Q: How do you approach a system of quadratic logarithmic equations?
A:
To approach a system: 1) Try to simplify each equation individually using logarithmic properties. 2) Look for opportunities to substitute one equation into another. 3) Consider using elimination or substitution methods after transforming equations. 4) Be aware that the system may have multiple, one, or no solutions due to logarithmic constraints. 5) Check all solutions in both original equations.

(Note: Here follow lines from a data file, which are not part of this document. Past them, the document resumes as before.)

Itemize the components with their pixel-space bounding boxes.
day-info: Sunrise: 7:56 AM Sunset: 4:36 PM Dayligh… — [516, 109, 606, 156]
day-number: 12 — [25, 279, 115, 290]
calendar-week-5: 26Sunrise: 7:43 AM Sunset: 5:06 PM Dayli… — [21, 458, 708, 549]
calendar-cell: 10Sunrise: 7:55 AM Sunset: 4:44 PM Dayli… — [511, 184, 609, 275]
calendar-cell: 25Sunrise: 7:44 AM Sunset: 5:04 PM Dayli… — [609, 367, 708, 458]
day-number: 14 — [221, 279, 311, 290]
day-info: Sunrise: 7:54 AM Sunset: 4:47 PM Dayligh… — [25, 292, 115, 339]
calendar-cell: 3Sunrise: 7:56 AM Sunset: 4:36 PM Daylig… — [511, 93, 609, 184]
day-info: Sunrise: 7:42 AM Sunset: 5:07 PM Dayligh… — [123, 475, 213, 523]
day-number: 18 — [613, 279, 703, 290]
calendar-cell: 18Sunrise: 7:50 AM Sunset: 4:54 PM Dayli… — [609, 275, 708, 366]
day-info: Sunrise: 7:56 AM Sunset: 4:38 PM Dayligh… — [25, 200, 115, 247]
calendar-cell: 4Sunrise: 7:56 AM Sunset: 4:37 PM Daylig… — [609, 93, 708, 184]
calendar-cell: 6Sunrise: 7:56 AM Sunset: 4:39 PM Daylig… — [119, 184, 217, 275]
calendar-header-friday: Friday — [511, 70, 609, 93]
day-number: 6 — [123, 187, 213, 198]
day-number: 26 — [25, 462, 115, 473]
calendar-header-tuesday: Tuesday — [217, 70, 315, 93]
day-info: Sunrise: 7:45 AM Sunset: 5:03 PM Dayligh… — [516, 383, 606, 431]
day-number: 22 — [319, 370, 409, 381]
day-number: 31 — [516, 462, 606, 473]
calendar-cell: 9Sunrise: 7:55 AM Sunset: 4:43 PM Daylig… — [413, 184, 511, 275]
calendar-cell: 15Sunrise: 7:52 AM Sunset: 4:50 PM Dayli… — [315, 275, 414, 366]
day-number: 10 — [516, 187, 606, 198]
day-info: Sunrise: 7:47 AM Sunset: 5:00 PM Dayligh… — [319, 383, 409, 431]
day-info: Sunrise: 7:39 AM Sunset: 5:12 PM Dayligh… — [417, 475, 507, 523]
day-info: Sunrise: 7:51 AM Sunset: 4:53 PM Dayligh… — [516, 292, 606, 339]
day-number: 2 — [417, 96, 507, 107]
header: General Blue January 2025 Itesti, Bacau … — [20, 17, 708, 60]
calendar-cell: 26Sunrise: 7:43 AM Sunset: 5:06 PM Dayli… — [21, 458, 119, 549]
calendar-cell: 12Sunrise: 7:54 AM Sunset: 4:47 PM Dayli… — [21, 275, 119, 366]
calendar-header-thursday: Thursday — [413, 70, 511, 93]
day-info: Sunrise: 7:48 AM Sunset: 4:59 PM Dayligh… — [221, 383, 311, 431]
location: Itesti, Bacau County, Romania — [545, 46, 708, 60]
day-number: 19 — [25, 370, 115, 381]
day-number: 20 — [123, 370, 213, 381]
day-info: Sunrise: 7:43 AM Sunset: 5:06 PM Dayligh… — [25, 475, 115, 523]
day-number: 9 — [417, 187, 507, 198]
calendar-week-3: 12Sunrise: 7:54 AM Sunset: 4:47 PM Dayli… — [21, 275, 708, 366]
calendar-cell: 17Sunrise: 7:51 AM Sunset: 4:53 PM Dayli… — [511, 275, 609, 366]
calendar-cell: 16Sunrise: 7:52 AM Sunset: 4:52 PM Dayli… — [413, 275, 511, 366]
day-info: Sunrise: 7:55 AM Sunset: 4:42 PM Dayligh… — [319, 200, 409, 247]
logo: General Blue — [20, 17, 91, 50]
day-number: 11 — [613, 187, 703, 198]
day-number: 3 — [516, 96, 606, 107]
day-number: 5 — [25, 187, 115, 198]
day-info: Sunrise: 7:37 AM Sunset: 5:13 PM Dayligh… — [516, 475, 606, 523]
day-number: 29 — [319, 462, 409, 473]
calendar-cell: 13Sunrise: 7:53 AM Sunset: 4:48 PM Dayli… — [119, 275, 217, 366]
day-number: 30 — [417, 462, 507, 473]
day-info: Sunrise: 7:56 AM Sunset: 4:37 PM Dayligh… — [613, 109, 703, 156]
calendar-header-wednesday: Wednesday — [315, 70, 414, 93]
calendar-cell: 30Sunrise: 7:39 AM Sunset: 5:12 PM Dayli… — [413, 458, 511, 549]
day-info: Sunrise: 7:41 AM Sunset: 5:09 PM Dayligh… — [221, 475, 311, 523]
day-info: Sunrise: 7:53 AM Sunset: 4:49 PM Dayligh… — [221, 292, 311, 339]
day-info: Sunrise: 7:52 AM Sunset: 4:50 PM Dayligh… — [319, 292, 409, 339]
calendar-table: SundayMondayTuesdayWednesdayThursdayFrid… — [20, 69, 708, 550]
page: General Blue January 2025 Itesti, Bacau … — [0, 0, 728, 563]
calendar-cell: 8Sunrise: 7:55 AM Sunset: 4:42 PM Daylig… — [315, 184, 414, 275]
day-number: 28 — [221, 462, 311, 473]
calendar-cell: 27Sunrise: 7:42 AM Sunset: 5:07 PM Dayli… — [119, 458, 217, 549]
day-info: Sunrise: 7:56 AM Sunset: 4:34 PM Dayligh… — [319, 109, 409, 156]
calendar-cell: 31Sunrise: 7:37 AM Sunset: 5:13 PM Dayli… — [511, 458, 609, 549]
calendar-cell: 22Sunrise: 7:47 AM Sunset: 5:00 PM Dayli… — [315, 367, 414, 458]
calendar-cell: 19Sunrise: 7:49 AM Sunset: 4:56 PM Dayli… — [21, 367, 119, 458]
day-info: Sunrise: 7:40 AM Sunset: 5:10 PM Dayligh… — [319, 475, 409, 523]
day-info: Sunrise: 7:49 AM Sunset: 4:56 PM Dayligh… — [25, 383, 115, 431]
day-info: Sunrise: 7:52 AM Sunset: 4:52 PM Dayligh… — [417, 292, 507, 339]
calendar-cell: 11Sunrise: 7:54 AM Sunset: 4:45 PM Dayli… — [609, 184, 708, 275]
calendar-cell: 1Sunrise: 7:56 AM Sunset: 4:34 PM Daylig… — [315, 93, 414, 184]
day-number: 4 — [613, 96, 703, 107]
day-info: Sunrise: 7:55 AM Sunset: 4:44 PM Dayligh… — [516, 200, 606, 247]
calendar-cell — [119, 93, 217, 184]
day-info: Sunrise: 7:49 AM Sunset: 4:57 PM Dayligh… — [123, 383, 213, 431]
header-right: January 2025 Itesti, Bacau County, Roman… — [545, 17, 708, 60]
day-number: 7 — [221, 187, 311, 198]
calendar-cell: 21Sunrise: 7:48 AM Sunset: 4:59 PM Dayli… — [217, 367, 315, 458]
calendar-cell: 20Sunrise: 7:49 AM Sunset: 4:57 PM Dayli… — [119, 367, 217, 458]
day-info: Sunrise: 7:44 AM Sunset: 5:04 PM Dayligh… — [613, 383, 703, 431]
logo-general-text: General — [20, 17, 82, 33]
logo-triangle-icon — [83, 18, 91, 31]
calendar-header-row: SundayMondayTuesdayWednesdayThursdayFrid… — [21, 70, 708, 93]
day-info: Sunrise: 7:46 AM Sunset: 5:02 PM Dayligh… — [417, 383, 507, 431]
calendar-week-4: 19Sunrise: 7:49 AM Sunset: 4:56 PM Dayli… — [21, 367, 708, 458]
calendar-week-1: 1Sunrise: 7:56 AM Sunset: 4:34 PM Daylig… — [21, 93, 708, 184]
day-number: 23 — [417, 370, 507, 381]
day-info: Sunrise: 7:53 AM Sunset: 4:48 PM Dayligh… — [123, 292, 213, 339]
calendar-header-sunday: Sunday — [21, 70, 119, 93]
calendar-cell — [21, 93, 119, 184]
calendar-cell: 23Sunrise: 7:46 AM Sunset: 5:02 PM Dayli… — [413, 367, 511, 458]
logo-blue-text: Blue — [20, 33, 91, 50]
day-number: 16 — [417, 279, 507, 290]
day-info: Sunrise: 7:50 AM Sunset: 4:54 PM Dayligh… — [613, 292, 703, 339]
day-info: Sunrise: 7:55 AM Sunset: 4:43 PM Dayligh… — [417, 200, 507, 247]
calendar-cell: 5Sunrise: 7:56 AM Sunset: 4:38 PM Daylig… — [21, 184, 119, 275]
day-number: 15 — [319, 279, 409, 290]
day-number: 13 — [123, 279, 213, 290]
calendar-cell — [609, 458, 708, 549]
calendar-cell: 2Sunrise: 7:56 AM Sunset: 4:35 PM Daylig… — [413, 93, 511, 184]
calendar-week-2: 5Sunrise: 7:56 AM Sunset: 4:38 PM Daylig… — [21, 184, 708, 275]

Q: What is the significance of the base of logarithms in quadratic logarithmic equations?
A:
The base is significant because: 1) It determines which logarithmic properties can be applied. 2) Changing the base can simplify or complicate the equation. 3) Some bases (like e or 10) have special properties that can be leveraged. 4) Understanding the relationship between bases is crucial for solving equations with mixed bases.
Q: How do you handle quadratic logarithmic equations with absolute value terms?
A:
To handle absolute value terms: 1) Consider the equation in two cases: when the expression inside the absolute value is positive or negative. 2) Solve each case separately. 3) Combine solutions, ensuring they satisfy the original equation and domain restrictions. 4) Be aware that absolute value terms can introduce additional complexity and potential solutions.
Q: What is the role of asymptotes in the graphical representation of quadratic logarithmic equations?
A:
Asymptotes play a crucial role because: 1) Vertical asymptotes occur where the argument of the logarithm approaches zero, indicating domain restrictions. 2) They help visualize the behavior of the function as x approaches certain values. 3) Understanding asymptotes can provide insights into the number and nature of solutions. 4) They're essential for sketching accurate graphs of quadratic logarithmic functions.
Q: How do you determine the number of solutions a quadratic logarithmic equation will have?
A:
Determining the number of solutions involves: 1) Transforming the equation into a quadratic form. 2) Analyzing the discriminant of the resulting quadratic equation. 3) Considering domain restrictions from logarithms. 4) Checking for extraneous solutions. The final number of solutions may be less than or equal to the number suggested by the quadratic form due to logarithmic constraints.
Q: What is the importance of understanding function composition in quadratic logarithmic equations?
A:
Understanding function composition is crucial because quadratic logarithmic equations often involve the composition of logarithmic and quadratic functions. This understanding helps in: 1) Recognizing the structure of the equation. 2) Applying appropriate solving techniques. 3) Interpreting the meaning of solutions. 4) Visualizing the graphical representation of the equation.